Infinitely Losing My Edge
Yeah, I'm losing my edge.
I'm losing my edge.
The kids are coming up from behind.
I'm losing my edge.
I'm losing my edge to the kids from Norway and from Woodstock.
But I was there.
I was there in 1983.
I was there at the first Lewis show in Vancouver.
I'm losing my edge.
I'm losing my edge to the kids whose footsteps I hear when they get on the decks.
I'm losing my edge to the internet seekers who can tell me every member of every good group from 1969 to 1970.
I'm losing my edge.
To all the kids in Seoul and Hong Kong.
I'm losing my edge to the art-school Lille kids in little jackets and borrowed nostalgia for the unremembered nineties.
I'm losing my edge.
I'm losing my edge.
I can hear the footsteps every night on the decks.
But I was there.
I was there in 1984 at the first Arcadia practice in a loft in London.
I was working on the arpeggiator sounds with much patience.
I was there when Tom Verlaine started up his first band.
I told him, "Don't do it that way. You'll never make a dime."
I was there.
I was the first guy playing Nas to the rock kids.
I played it at the Hacienda.
Everybody thought I was crazy.
We all know.
I was there.
I was there.
I've never been wrong.
But I'm losing my edge to better-looking people with better ideas and more talent.
And they're actually really, really nice.
I'm losing my edge.
I heard you have a compilation of every good song ever done by anybody.
Every great song by Mary Jane Girls. All the underground hits.
All The West Coast Pop Art Experimental Band tracks. I heard you have a vinyl of every Aloha Tigers record on German import.
I heard that you have a white label of every seminal rock hit - 1985, '86, '87.
I heard that you have a CD compilation of every good '50s cut and another box set from the '90s.
I hear you're buying a synthesizer and a marimba and are throwing your macbook out the window because you want to make something real. You want to make a Kerri Chandler record.
I hear that you and your band have sold your rhodes and bought a spring reverb.
I hear that you and your band have sold your spring reverb and bought a rhodes.
I hear everybody that you know is more relevant than everybody that I know.

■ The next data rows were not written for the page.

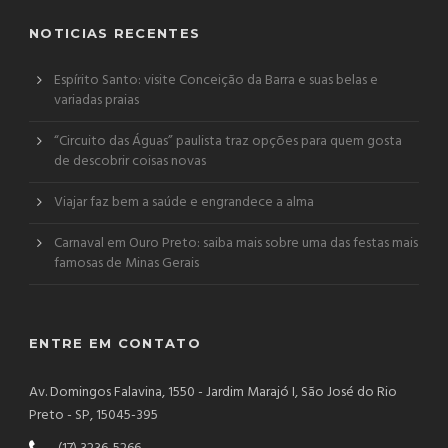
NOTICIAS RECENTES
Espírito Santo: visite Conceição da Barra e suas belas e
variadas praias
“Circuito das Águas” paulista traz opções para quem gosta
de descobrir coisas novas
Viajar faz bem a saúde e engrandece a alma
Carnaval em Ouro Preto: saiba mais sobre uma das festas mais
famosas de Minas Gerais
ENTRE EM CONTATO
Av. Domingos Falavina, 1550 - Jardim Marajó I, São José do Rio
Preto - SP, 15045-395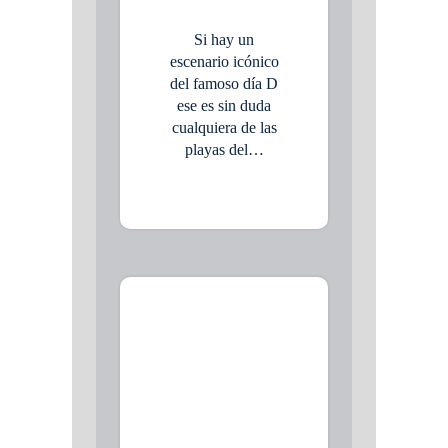
Si hay un
escenario icónico
del famoso día D
ese es sin duda
cualquiera de las
playas del…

But have you seen my records?
Stetsasonic,
Blake Baxter,
Tommy Roe,
Nick Fraelich,
Scratch Acid,
Thee Headcoats,
Dorothy Ashby,
The Busters,
Livin' Joy,
Kool Moe Dee,
Donald Byrd,
Iggy Pop,
Spandau Ballet,
Joey Negro,
The Stooges,
Be Bop Deluxe,
Popol Vuh,
The Shadows of Knight,
Delon & Dalcan,
Soft Machine,
Organ,
Joe Smooth,
Derrick May,
Ultimate Spinach,
One Last Wish,
X-101,
Moss Icon,
Gil Scott-Heron and Jamie xx,
the Sonics,
Procol Harum,
New Age Steppers,
Sister Nancy,
The J.B.'s,
Isaac Hayes,
F. McDonald,
Agent Orange,
Hardrive,
Neil Young & Crazy Horse,
Public Enemy,
The Tremeloes,
Pere Ubu,
The Cure,
Pantytec,
The Standells,
Eric B and Rakim,
Nik Kershaw,
The Angels of Light,
Kango’s Stein Massive,
The Barracudas,
Gong,
Matthew Halsall,
Silicon Teens,
Crispy Ambulance,
FM Einheit,
The Star Department,
Technova,
Black Flag,
B.T. Express,
The Last Poets,
Don Cherry,
Liliput,
Porter Ricks,
Big Daddy Kane,
Ornette Coleman, Ornette Coleman, Ornette Coleman, Ornette Coleman.

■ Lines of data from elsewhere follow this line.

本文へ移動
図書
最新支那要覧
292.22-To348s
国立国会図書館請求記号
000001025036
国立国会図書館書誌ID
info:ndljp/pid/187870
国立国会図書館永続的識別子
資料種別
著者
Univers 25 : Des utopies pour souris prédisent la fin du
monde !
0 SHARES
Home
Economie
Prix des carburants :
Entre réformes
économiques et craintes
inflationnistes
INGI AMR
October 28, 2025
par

You don't know what you really want.
You don't know what you really want.
You don't know what you really want.
You don't know what you really want.
You don't know what you really want.
You don't know what you really want.
You don't know what you really want.
You don't know what you really want.
You don't know what you really want.
You don't know what you really want.
You don't know what you really want.
You don't know what you really want.
You don't know what you really want.
You don't know what you really want.
You don't know what you really want.